WHAT THE TASK REQUIRES => Every line below from the one containing "el encontronazo entre" through the one containing "नई शिकायत दर्ज करना" must be transcribed exactly. Omit all lines outside that stretch.

>>>>>

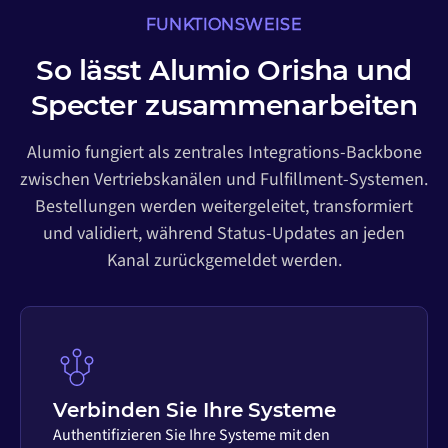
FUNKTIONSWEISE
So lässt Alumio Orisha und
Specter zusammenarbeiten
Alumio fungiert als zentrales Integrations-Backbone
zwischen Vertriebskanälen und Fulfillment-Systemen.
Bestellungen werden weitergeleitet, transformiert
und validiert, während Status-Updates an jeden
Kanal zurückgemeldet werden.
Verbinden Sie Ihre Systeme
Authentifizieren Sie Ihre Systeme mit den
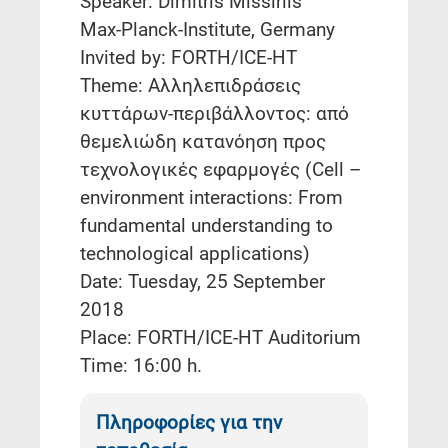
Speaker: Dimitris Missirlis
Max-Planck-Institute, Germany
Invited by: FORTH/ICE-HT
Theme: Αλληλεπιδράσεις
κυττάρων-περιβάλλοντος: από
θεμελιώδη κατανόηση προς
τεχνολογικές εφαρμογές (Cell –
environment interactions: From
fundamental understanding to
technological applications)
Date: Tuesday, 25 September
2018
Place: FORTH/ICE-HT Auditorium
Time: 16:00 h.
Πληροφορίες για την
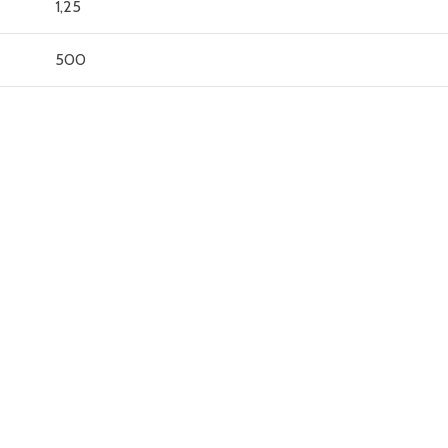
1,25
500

<<<<<
>>>>>

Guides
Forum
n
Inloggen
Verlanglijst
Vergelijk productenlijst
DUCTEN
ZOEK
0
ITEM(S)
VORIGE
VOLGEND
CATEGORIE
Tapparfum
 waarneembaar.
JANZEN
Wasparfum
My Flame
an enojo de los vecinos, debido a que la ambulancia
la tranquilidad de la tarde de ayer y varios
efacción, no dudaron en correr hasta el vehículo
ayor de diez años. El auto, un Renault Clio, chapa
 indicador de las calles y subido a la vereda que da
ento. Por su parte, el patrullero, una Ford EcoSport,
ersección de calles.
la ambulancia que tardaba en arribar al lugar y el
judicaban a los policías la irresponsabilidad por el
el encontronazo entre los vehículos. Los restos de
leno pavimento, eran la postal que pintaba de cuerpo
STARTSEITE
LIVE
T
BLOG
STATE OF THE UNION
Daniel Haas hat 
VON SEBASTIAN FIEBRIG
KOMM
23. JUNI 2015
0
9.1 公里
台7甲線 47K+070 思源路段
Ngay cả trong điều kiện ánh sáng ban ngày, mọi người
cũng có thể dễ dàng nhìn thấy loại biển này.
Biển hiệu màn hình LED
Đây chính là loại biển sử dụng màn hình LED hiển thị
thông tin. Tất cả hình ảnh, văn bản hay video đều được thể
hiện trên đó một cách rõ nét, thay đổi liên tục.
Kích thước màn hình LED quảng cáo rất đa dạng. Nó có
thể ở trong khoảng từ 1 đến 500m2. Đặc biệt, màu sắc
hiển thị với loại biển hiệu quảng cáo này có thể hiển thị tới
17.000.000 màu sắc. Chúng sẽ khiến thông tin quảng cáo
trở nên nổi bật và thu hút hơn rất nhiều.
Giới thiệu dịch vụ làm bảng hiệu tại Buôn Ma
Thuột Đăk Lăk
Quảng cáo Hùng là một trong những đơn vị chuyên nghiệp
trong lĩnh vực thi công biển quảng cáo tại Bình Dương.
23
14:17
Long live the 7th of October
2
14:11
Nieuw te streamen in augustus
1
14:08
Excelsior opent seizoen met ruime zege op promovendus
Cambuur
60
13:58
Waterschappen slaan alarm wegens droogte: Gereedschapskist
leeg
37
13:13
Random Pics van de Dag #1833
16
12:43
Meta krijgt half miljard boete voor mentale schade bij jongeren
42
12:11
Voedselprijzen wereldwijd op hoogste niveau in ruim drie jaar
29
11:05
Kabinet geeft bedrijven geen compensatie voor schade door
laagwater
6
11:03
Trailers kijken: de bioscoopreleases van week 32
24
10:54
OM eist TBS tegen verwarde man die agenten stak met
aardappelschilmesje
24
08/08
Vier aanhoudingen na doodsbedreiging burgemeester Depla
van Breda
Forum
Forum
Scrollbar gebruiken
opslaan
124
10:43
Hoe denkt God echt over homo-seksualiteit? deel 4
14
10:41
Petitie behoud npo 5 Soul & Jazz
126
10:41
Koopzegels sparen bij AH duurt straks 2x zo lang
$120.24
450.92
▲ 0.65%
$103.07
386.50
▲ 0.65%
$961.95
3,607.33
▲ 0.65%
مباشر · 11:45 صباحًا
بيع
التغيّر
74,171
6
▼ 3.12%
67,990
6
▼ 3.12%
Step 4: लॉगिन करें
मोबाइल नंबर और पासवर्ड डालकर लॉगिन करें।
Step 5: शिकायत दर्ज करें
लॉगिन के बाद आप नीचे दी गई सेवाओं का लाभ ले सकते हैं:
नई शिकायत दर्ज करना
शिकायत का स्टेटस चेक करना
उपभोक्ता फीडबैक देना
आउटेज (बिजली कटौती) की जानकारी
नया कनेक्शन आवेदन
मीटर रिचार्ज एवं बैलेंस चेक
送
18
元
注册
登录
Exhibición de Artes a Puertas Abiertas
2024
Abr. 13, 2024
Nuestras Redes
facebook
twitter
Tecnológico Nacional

<<<<<

SOLVED EXERCISE =>
el encontronazo entre los vehículos. Los restos de
leno pavimento, eran la postal que pintaba de cuerpo
STARTSEITE
LIVE
T
BLOG
STATE OF THE UNION
Daniel Haas hat 
VON SEBASTIAN FIEBRIG
KOMM
23. JUNI 2015
0
9.1 公里
台7甲線 47K+070 思源路段
Ngay cả trong điều kiện ánh sáng ban ngày, mọi người
cũng có thể dễ dàng nhìn thấy loại biển này.
Biển hiệu màn hình LED
Đây chính là loại biển sử dụng màn hình LED hiển thị
thông tin. Tất cả hình ảnh, văn bản hay video đều được thể
hiện trên đó một cách rõ nét, thay đổi liên tục.
Kích thước màn hình LED quảng cáo rất đa dạng. Nó có
thể ở trong khoảng từ 1 đến 500m2. Đặc biệt, màu sắc
hiển thị với loại biển hiệu quảng cáo này có thể hiển thị tới
17.000.000 màu sắc. Chúng sẽ khiến thông tin quảng cáo
trở nên nổi bật và thu hút hơn rất nhiều.
Giới thiệu dịch vụ làm bảng hiệu tại Buôn Ma
Thuột Đăk Lăk
Quảng cáo Hùng là một trong những đơn vị chuyên nghiệp
trong lĩnh vực thi công biển quảng cáo tại Bình Dương.
23
14:17
Long live the 7th of October
2
14:11
Nieuw te streamen in augustus
1
14:08
Excelsior opent seizoen met ruime zege op promovendus
Cambuur
60
13:58
Waterschappen slaan alarm wegens droogte: Gereedschapskist
leeg
37
13:13
Random Pics van de Dag #1833
16
12:43
Meta krijgt half miljard boete voor mentale schade bij jongeren
42
12:11
Voedselprijzen wereldwijd op hoogste niveau in ruim drie jaar
29
11:05
Kabinet geeft bedrijven geen compensatie voor schade door
laagwater
6
11:03
Trailers kijken: de bioscoopreleases van week 32
24
10:54
OM eist TBS tegen verwarde man die agenten stak met
aardappelschilmesje
24
08/08
Vier aanhoudingen na doodsbedreiging burgemeester Depla
van Breda
Forum
Forum
Scrollbar gebruiken
opslaan
124
10:43
Hoe denkt God echt over homo-seksualiteit? deel 4
14
10:41
Petitie behoud npo 5 Soul & Jazz
126
10:41
Koopzegels sparen bij AH duurt straks 2x zo lang
$120.24
450.92
▲ 0.65%
$103.07
386.50
▲ 0.65%
$961.95
3,607.33
▲ 0.65%
مباشر · 11:45 صباحًا
بيع
التغيّر
74,171
6
▼ 3.12%
67,990
6
▼ 3.12%
Step 4: लॉगिन करें
मोबाइल नंबर और पासवर्ड डालकर लॉगिन करें।
Step 5: शिकायत दर्ज करें
लॉगिन के बाद आप नीचे दी गई सेवाओं का लाभ ले सकते हैं:
नई शिकायत दर्ज करना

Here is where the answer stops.